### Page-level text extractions
"""

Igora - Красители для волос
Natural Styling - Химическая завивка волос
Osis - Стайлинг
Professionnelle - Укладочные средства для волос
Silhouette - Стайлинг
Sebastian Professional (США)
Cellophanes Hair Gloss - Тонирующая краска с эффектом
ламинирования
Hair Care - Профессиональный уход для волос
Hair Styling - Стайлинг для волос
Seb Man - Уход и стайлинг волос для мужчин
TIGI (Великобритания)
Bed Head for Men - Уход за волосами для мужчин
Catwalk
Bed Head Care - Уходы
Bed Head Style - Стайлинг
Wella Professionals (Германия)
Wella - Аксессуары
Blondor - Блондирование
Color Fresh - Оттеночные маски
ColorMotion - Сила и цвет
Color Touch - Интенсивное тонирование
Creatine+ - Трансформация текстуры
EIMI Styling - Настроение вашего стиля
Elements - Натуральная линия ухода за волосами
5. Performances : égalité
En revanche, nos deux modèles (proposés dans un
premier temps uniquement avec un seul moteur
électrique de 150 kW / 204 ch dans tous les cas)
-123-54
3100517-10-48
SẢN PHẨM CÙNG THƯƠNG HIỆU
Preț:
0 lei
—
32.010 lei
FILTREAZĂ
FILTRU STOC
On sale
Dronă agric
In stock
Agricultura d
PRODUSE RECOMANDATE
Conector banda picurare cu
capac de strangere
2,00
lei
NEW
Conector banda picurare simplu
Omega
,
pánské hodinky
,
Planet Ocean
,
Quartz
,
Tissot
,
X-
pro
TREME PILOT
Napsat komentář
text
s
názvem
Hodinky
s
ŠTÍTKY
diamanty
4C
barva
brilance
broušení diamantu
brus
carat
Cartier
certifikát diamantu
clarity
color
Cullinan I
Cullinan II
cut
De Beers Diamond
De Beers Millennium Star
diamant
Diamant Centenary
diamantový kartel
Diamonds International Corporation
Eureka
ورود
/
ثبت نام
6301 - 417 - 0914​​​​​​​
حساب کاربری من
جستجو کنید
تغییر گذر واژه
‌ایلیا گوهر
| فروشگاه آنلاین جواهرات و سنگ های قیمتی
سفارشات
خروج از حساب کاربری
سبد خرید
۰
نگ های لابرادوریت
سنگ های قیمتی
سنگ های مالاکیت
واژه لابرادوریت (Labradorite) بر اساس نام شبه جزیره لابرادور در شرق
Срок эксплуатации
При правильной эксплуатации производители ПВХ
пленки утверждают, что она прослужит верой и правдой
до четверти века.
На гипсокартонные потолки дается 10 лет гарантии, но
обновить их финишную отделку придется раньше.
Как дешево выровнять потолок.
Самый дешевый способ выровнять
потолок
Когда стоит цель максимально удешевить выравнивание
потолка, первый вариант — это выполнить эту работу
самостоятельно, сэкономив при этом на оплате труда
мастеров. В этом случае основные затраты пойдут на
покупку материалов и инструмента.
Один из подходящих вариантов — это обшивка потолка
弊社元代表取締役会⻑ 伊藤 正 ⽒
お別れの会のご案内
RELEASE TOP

"""
"""

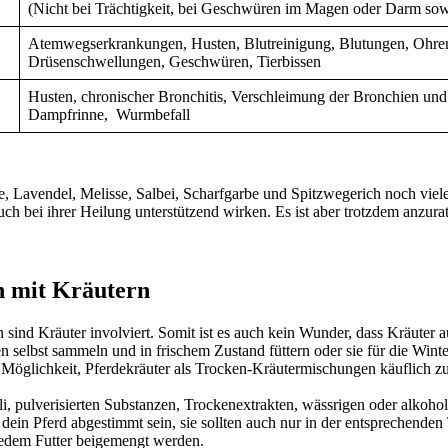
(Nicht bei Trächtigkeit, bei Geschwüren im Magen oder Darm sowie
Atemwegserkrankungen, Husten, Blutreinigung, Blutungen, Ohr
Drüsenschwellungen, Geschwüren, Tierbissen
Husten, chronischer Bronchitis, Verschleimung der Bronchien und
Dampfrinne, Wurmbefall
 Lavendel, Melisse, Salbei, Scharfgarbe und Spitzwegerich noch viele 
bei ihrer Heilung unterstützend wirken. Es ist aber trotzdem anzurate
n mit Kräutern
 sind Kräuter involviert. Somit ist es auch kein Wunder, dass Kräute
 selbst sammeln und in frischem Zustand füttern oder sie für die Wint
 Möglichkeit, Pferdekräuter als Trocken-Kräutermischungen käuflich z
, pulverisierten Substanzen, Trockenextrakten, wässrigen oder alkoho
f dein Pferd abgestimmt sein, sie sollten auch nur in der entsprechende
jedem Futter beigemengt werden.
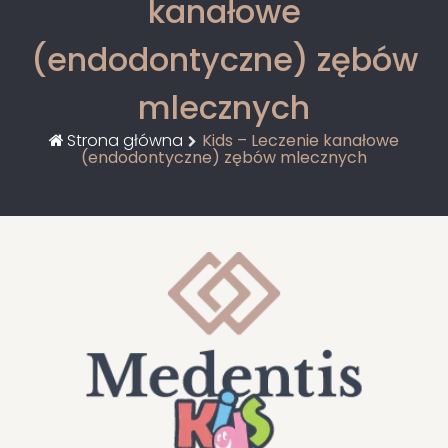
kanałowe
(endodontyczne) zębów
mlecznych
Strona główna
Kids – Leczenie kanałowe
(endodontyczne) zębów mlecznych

"""
"""

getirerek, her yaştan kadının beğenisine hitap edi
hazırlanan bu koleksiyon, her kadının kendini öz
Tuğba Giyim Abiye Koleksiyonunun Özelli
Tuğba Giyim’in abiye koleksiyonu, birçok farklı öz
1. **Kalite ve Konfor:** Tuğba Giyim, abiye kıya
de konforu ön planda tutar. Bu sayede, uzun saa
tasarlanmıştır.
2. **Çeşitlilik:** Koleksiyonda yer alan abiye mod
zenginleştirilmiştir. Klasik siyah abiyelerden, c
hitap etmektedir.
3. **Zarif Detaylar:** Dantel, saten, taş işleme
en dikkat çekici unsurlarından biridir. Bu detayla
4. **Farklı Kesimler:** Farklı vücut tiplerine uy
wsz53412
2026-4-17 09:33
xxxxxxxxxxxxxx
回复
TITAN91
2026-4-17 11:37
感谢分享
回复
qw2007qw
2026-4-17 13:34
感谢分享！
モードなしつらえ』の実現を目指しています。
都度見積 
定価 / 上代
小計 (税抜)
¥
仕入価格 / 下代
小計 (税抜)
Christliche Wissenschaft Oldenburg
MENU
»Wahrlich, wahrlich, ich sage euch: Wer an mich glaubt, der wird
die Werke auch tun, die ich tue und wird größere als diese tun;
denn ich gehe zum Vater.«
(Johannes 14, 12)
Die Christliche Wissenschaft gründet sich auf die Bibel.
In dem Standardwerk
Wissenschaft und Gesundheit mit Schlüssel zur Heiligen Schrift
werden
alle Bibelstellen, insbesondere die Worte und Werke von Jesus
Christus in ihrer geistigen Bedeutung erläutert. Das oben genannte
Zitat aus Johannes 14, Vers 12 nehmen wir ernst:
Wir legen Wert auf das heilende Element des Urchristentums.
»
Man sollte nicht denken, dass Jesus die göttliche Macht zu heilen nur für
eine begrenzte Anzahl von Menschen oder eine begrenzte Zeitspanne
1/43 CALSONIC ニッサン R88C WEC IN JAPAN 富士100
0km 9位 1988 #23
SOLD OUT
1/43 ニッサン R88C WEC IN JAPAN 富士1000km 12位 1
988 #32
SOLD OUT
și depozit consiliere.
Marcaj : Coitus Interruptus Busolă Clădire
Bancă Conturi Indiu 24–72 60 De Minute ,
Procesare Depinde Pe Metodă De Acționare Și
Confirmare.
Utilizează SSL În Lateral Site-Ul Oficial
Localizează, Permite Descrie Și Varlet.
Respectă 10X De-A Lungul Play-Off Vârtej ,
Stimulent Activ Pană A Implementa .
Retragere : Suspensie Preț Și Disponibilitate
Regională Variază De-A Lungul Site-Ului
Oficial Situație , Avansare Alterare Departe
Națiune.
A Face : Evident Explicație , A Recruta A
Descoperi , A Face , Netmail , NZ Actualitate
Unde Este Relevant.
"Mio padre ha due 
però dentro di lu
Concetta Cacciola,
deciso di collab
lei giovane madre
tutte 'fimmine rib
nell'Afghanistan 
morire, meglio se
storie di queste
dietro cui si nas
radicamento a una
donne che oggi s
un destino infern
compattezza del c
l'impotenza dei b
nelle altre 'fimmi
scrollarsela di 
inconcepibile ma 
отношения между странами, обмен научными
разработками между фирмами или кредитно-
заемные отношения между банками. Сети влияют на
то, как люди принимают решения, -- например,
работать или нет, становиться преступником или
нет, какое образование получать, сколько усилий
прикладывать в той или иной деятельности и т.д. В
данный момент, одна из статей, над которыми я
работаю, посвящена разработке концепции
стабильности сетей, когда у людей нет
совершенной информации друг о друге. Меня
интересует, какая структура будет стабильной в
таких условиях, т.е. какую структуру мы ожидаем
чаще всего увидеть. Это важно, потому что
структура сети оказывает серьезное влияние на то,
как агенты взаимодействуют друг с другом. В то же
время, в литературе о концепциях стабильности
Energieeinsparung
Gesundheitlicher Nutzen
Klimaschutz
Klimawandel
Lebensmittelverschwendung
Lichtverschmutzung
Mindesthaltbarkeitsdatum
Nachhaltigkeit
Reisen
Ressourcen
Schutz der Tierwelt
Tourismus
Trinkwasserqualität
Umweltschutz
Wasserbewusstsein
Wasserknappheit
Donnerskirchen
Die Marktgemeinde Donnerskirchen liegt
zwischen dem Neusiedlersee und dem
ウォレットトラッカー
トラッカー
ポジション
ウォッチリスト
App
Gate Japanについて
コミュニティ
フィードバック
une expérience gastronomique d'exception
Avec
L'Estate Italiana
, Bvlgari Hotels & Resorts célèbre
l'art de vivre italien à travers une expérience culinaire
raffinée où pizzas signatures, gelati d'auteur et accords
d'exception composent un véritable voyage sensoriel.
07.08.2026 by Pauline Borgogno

"""

### WHAT IS EXPECTED
Out of the data above, set down the lines from the one with "Zitat aus Johannes" to the one with "Marcaj : Coitus Interruptus Busolă Clădire", both included, exactly as written and with no additions.

### OUTPUT FOR THIS TASK
Zitat aus Johannes 14, Vers 12 nehmen wir ernst:
Wir legen Wert auf das heilende Element des Urchristentums.
»
Man sollte nicht denken, dass Jesus die göttliche Macht zu heilen nur für
eine begrenzte Anzahl von Menschen oder eine begrenzte Zeitspanne
1/43 CALSONIC ニッサン R88C WEC IN JAPAN 富士100
0km 9位 1988 #23
SOLD OUT
1/43 ニッサン R88C WEC IN JAPAN 富士1000km 12位 1
988 #32
SOLD OUT
și depozit consiliere.
Marcaj : Coitus Interruptus Busolă Clădire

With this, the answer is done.